École ganto-brugeoise
L'École ganto-brugeoise désigne traditionnellement un mouvement artistique de l'enluminure flamande du dernier quart du XVe siècle et de la première moitié du XVIe siècle.
Historiographie
Le terme d'« école ganto-brugeoise » est utilisé pour la première fois, en 1891, par les historiens de l'art Joseph Destrée[1] et Paul Durrieu[2]. Il désigne alors les peintres du Bréviaire Grimani et leur entourage au tournant des XVe et XVIe siècles.
Trente ans plus tard, cette appellation est contestée par Friedrich Winkler[3], pour qui ce style s'applique davantage aux artistes de Bruges qu'à ceux de Gand. À l'inverse, d'autres historiens élargissent sa zone de déploiement à l'ensemble des Pays-Bas méridionaux[4]. Kren et McKendrick[5] évitent même l'emploi du nom d'« école ganto-brugeoise », qu'ils estiment trop restrictif pour un genre pictural qui rayonne dans toute l'Europe occidentale.
Style
Le style de cette école remplace celui qui présidait jusqu'alors à la cour des ducs de Bourgogne, où les manuscrits comprenaient généralement une miniature initiale de dédicace, peinte en pleine page, suivie de décorations marginales florales stylisées, représentant généralement des acanthes. Au cours des années 1470-1480, un nouveau style apparaît. Il exprime la recherche d'un plus grand naturalisme dans la représentation des individus, des intérieurs ou des paysages. Les enlumineurs prennent l'habitude de peindre les personnages (commanditaires ou non) sous la forme de portraits de grande dimension, en pied ou à mi-corps. Leur style s'inspire des peintres de chevalet, comme Hugo van der Goes. Il utilise aussi de plus en plus volontiers des tons brillants ou pastel quand l'ancien style se limitait aux couleurs primaires[4].
La décoration des marges perpétue l'usage de motifs floraux. Toutefois les plantes des jardins botaniques contemporains, peintes en trompe-l'œil, remplacent l'acanthe. Petit à petit, ces ornements se diversifient et introduisent une riche variété de motifs[4] :
- éléments d'architecture ;
- animaux - dont des insectes ;
- plumes de paon ;
- coquillages ;
- branchages ;
- fleurs coupées ;
- pierres précieuses ou perles ;
- joyaux ;
- pièces de monnaie ;
- bandes d'étoffe ou pièces de cuir ;
- lettres de l'alphabet ;
- cartouches portant des inscriptions ;
- scènes narratives...
Ce type de décoration se rencontre déjà chez des peintres plus anciens comme Hans Memling ou Gérard David.
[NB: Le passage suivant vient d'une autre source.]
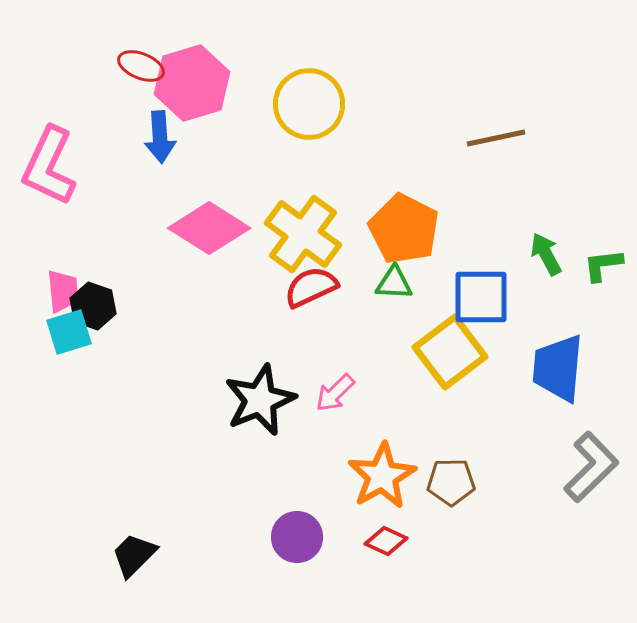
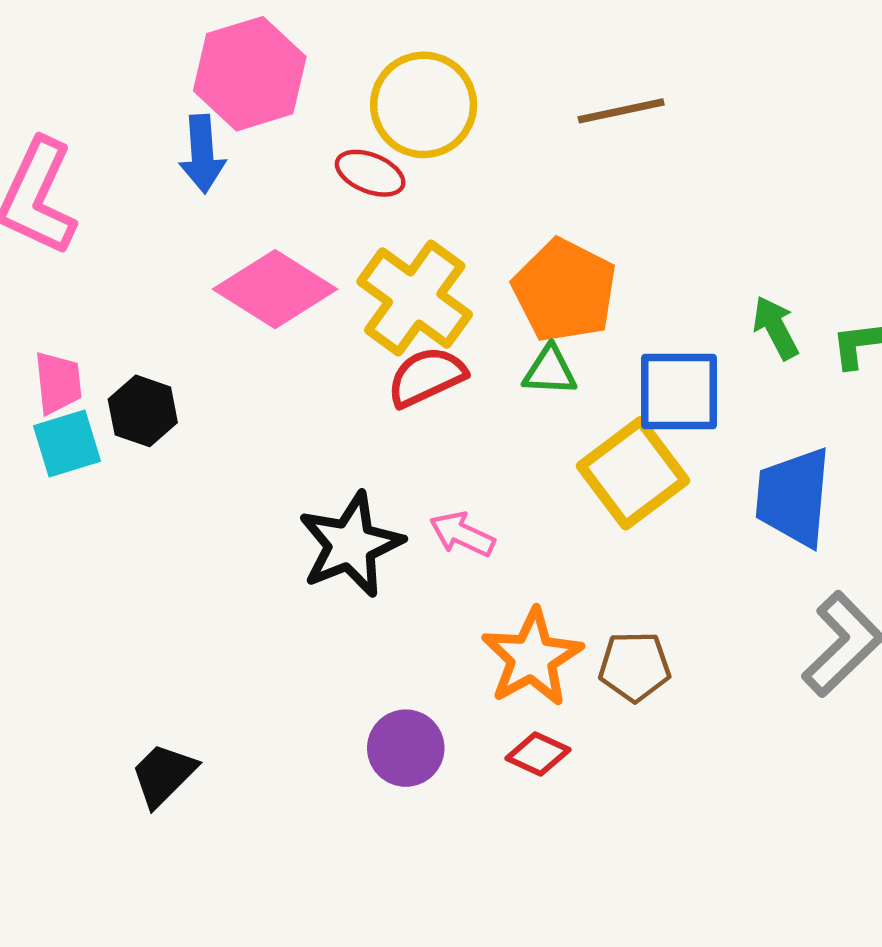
red ellipse: (141, 66) -> (370, 173), moved
brown line: (496, 138) -> (621, 111), moved
black hexagon: (93, 306) -> (143, 411), moved
pink arrow: (335, 393) -> (462, 534), turned 69

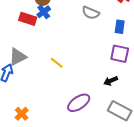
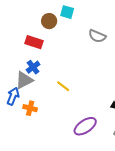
blue cross: (44, 12) -> (33, 67), moved
orange cross: (22, 114) -> (30, 108), moved, turned -32

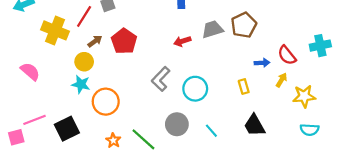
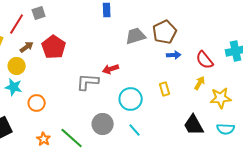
red arrow: (182, 41) -> (111, 69), moved
blue arrow: (262, 63) -> (174, 55), moved
gray L-shape: (161, 79) -> (88, 82), turned 50
cyan circle: (195, 89) -> (131, 99), moved
orange circle: (106, 102) -> (37, 103), size x0.7
black trapezoid: (255, 125) -> (194, 125), moved

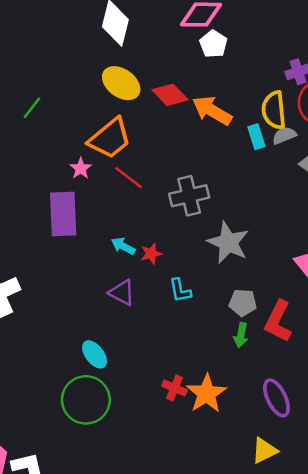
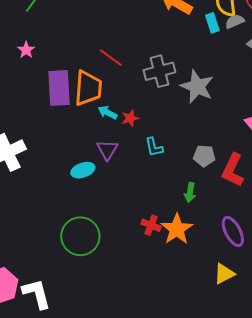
orange trapezoid: (110, 138) -> (88, 88), moved, turned -45
pink star: (81, 168) -> (26, 50), moved
gray star: (228, 243) -> (197, 87), moved
purple triangle: (122, 293) -> (107, 150), turned 35
green arrow: (241, 335) -> (190, 192), moved
cyan ellipse: (95, 354) -> (83, 170), moved, turned -70

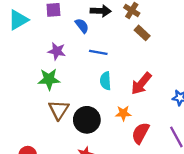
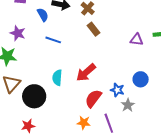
cyan semicircle: (105, 81) -> (57, 78), moved
orange star: (123, 113) -> (84, 123), moved
red semicircle: (140, 133) -> (93, 98), moved

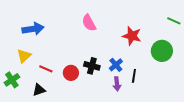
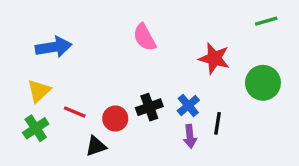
green line: (174, 21) -> (266, 21), moved, turned -40
black cross: (92, 66) -> (149, 107), turned -35
green cross: (12, 80) -> (36, 128), moved
black triangle: (39, 90) -> (96, 146), moved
Mais petit à petit, les enlumineurs transforment les pages qu'ils illustrent en véritables tableaux miniatures peints avec une minutie extrême, volontiers illusionniste - par exemple, les objets projettent leur ombre sur la surface peinte ; des gouttes de rosées perlent sur les fleurs, où des insectes sont venus se poser[4].
- Heures de Rothschild.
- Heures de Spinola.
Artistes majeurs et leurs principaux manuscrits
Plusieurs enlumineurs flamands de renom se rattachent à ce mouvement artistique.
Parmi les précurseurs figurent deux maîtres anonymes :
- le Maître viennois de Marie de Bourgogne, auteur du Livre d'heures de Marie de Bourgogne et des Heures d'Engelbert de Nassau ;
- le Maître du Livre de prières de Dresde, qui participe notamment au Bréviaire d'Isabelle la Catholique et aux Heures de Spinola.
Apparaissent ensuite :
- Gerard Horenbout, identifié au Maître de Jacques IV d'Écosse, qui participe au Bréviaire Grimani, auteur du Livre de prières de Rothschild, des Heures de Jacques IV d'Écosse, des Heures Sforza ;
- le Maître de la Bible de Lübeck, actif à Gand, collaborateur du précédent aux Heures de Spinola, qui exerce aussi le métier de graveur ;
- le Maître des Livres de prières vers 1500 ;
- Gérard David, qui participe au Bréviaire Grimani ;
- Alexander Bening et son fils Simon Bening, qui participent au Bréviaire Grimani. Dernier et éminent représentant de l'école, Simon Bening produit notamment les Heures Da Costa, le Livre de prières d'Albert de Brandebourg, le Livre d’heures de Notre-dame dit de Hennessy, les Heures de Munich-Montserrat, le Livre du golf.
Voir aussi
Bibliographie
- (en) Colum Hourihane, The Grove Encyclopedia of Medieval Art and Architecture, vol. 2, Oxford (GB)/New York, Oxford University Press, , 4070 p. (ISBN 978-0-19-539536-5, lire en ligne), p. 703-705
- Joseph Destrée, « Recherches sur les enlumineurs flamands », Bulletin de la commission royale d'architecture et d'archéologie, , p. 263-298
- Paul Durrieu, « Alexandre Bening et les peintres du bréviaire Grimani », Gazette des beaux-arts, vol. V, p. 353-367 et VI, p. 55-69, .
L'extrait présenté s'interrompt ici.